Going Keyless Everywhere

To debug the issue, we added detailed logging to both nginx and gokeyless, and followed the chain of events backwards once timeouts were encountered.

➜ ~ grep 'timed out' nginx.log | grep Keyless | head -5
2018-07-25T05:30:49.000 29m41 2018/07/25 05:30:49 [error] 4525#0: *1015157 Keyless SSL request/response timed out while reading Keyless SSL response, keyserver: 127.0.0.1
2018-07-25T05:30:49.000 29m41 2018/07/25 05:30:49 [error] 4525#0: *1015231 Keyless SSL request/response timed out while waiting for Keyless SSL response, keyserver: 127.0.0.1
2018-07-25T05:30:49.000 29m41 2018/07/25 05:30:49 [error] 4525#0: *1015271 Keyless SSL request/response timed out while waiting for Keyless SSL response, keyserver: 127.0.0.1
2018-07-25T05:30:49.000 29m41 2018/07/25 05:30:49 [error] 4525#0: *1015280 Keyless SSL request/response timed out while waiting for Keyless SSL response, keyserver: 127.0.0.1
2018-07-25T05:30:50.000 29m41 2018/07/25 05:30:50 [error] 4525#0: *1015289 Keyless SSL request/response timed out while waiting for Keyless SSL response, keyserver: 127.0.0.1

You can see the first request to log a timeout had id 1015157. Also interesting that the first log line was “timed out while reading,” but all the others are “timed out while waiting,” and this latter message is the one that continues forever. Here is the matching request in the gokeyless log:

➜ ~ grep 'id=1015157 ' gokeyless.log | head -1
2018-07-25T05:30:39.000 29m41 2018/07/25 05:30:39 [DEBUG] connection 127.0.0.1:30520: worker=ecdsa-29 opcode=OpECDSASignSHA256 id=1015157 sni=announce.php?info_hash=%a8%9e%9dc%cc%3b1%c8%23%e4%93%21r%0f%92mc%0c%15%89&peer_id=-ut353s-%ce%ad%5e%b1%99%06%24e%d5d%9a%08&port=42596&uploaded=65536&downloaded=0&left=0&corrupt=0&key=04a184b7&event=started&numwant=200&compact=1&no_peer_id=1 ip=104.20.33.147

Aha! That SNI value is clearly invalid (SNIs are like Host headers, i.e. they are domains, not URL paths), and it’s also quite long. Our storage system indexes certificates based on two indices: which SNI they correspond to, and which IP addresses they correspond to (for older clients that don’t support SNI). Our storage interface uses the memcached protocol, and the client library that gokeyless-internal uses rejects requests for keys longer than 250 characters (memcached’s maximum key length), whereas the nginx logic is to simply ignore the invalid SNI and treat the request as if only had an IP. The change in our new release had shifted this condition from ErrKeyNotFound to ErrInternal, which triggered cascading problems in nginx. The “timeouts” it encountered were actually a result of throwing away all in-flight requests multiplexed on a connection which happened to return ErrInternalfor a single request. These requests were retried, but once this condition triggered, nginx became overloaded by the number of retried requests plus the continuous stream of new requests coming in with bad SNI, and was unable to recover. This explains why rolling back gokeyless-internal didn’t fix the problem.
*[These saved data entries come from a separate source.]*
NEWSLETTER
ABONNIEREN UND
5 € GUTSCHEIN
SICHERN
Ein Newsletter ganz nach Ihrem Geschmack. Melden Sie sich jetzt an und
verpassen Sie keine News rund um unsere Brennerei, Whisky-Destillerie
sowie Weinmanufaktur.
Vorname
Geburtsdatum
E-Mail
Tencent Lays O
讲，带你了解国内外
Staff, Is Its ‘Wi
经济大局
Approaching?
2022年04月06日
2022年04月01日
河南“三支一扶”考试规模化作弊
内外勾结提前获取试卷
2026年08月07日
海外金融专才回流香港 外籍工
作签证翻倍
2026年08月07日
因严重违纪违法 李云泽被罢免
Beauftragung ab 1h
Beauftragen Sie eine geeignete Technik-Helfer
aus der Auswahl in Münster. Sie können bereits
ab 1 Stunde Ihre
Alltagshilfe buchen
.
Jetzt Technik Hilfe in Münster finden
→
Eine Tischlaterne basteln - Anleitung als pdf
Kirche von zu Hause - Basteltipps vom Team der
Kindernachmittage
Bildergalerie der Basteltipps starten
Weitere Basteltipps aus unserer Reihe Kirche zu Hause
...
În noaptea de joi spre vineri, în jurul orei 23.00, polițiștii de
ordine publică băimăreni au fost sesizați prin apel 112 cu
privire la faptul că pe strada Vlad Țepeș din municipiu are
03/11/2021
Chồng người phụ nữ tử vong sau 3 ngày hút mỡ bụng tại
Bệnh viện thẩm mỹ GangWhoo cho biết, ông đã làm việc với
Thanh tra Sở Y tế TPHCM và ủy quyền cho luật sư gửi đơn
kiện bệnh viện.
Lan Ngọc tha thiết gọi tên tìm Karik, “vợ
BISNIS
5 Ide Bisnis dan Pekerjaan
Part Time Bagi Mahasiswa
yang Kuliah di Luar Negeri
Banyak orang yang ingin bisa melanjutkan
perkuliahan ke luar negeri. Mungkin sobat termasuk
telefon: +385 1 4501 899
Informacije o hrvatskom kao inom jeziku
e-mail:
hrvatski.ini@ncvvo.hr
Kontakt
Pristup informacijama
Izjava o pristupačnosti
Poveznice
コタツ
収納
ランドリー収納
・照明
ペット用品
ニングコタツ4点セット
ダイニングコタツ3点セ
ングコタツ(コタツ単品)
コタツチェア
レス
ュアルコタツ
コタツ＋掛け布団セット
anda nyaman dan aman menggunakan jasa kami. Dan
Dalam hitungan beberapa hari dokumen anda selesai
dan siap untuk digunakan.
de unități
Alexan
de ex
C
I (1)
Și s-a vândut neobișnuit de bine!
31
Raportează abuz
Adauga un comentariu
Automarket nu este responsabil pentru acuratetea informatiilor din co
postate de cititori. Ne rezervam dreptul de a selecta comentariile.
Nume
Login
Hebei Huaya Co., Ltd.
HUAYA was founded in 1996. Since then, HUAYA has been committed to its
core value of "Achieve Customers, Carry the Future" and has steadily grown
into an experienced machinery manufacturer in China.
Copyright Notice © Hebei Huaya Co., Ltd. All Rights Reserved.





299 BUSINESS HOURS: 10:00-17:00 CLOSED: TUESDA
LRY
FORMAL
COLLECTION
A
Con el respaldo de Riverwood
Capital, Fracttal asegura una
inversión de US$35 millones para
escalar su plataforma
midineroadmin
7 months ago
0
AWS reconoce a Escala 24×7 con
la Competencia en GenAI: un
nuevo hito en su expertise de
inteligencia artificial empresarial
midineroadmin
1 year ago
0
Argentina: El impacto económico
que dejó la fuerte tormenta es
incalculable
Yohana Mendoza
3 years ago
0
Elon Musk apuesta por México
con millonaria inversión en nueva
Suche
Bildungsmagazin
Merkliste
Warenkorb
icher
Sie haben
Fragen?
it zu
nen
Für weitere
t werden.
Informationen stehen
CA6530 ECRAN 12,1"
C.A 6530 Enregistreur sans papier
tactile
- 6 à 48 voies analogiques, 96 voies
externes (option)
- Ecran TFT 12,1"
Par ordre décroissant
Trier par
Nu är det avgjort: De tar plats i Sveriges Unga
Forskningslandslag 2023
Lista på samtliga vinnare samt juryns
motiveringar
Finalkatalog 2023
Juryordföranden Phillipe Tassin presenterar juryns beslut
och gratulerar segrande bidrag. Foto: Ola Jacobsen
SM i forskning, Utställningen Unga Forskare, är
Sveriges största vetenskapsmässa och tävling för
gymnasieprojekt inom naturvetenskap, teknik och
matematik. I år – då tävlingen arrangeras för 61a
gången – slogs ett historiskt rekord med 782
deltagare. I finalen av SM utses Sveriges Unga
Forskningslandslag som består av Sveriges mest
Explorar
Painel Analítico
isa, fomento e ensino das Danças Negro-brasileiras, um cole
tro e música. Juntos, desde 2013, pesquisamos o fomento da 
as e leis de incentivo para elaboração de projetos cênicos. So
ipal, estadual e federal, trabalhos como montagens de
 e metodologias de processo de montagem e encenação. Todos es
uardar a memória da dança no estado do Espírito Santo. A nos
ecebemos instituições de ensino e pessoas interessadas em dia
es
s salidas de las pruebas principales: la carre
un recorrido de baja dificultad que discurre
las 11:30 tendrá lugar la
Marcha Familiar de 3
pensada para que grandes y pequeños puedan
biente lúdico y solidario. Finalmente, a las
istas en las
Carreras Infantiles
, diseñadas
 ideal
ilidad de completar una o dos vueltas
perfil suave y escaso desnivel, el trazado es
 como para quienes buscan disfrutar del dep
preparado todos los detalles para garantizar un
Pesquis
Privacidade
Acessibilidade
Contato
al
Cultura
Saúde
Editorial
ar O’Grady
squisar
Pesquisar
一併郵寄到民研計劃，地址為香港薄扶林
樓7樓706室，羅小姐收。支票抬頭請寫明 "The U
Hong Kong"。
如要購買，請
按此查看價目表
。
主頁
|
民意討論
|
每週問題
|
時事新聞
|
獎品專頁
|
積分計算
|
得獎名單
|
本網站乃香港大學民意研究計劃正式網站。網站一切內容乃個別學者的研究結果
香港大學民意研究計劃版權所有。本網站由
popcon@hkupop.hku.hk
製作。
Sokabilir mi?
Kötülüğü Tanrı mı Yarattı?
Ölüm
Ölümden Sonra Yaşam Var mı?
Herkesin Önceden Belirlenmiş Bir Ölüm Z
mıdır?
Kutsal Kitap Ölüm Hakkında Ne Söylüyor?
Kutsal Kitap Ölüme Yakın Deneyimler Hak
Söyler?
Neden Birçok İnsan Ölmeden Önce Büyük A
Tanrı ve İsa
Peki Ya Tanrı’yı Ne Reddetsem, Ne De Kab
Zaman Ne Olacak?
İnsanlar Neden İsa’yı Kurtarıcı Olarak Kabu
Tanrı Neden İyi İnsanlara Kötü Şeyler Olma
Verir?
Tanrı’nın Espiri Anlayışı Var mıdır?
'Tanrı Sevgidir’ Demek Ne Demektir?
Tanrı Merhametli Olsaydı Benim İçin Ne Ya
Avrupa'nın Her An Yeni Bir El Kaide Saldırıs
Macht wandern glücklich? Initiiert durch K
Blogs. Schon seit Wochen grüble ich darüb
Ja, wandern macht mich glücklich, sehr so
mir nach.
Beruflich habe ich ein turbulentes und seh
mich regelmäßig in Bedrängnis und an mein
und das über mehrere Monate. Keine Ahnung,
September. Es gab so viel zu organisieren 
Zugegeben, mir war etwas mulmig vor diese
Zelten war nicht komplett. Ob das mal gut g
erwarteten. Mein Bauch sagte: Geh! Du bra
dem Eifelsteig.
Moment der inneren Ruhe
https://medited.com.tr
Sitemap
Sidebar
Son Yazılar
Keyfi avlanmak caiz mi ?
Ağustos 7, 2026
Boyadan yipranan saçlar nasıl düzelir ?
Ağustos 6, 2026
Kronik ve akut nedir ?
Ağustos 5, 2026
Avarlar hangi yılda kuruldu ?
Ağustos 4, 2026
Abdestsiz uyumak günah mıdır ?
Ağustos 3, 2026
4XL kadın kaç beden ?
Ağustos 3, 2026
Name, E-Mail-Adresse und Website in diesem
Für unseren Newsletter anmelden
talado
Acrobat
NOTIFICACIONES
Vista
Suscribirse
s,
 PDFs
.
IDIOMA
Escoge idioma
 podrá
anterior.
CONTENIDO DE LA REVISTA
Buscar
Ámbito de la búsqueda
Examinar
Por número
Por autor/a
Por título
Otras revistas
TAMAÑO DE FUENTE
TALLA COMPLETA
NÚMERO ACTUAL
This discovery finally brought our attention to nginx, which thus far had escaped blame since it had been working reliably with customer key servers for years. However, communicating over localhost to a multitenant key server is fundamentally different than reaching out over the public Internet to communicate with a customer’s key server, and we had to make the following changes:

  • Instead of a long connection timeout and a relatively short response timeout for customer key servers, extremely short connection timeouts and longer request timeouts are appropriate for a localhost key server.
  • Similarly, it’s reasonable to retry (with backoff) if we timeout waiting on a customer key server response, since we can’t trust the network. But over localhost, a timeout would only occur if gokeyless-internal were overloaded and the request were still queued for processing. In this case a retry would only lead to more total work being requested of gokeyless-internal, making the situation worse.
  • Most significantly, nginx must not throw away all requests multiplexed on a connection if any single one of them encounters an error, since a single connection no longer represents a single customer.

Implementations matter

CPU at the edge is one of our most precious assets, and it’s closely guarded by our performance team (aka CPU police). Soon after turning on Keyless Everywhere in one of our canary datacenters, they noticed gokeyless using ~50% of a core per instance. We were shifting the sign operations from nginx to gokeyless, so of course it would be using more CPU now. But nginx should have seen a commensurate reduction in CPU usage, right?

Going Keyless Everywhere

Wrong. Elliptic curve operations are very fast in Go, but it’s known that RSA operations are much slower than their BoringSSL counterparts.

Although Go 1.11 includes optimizations for RSA math operations, we needed more speed. Well-tuned assembly code is required to match the performance of BoringSSL, so Armando Faz from our Crypto team helped claw back some of the lost CPU by reimplementing parts of the math/big package with platform-dependent assembly in an internal fork of Go. The recent assembly policy of Go prefers the use of Go portable code instead of assembly, so these optimizations were not upstreamed. There is still room for more optimizations, and for that reason we’re still evaluating moving to cgo + BoringSSL for sign operations, despite cgo’s many downsides.

Changing our tooling

Process isolation is a powerful tool for protecting secrets in memory. Our move to Keyless Everywhere demonstrates that this is not a simple tool to leverage. Re-architecting an existing system such as nginx to use process isolation to protect secrets was time-consuming and difficult. Another approach to memory safety is to use a memory-safe language such as Rust.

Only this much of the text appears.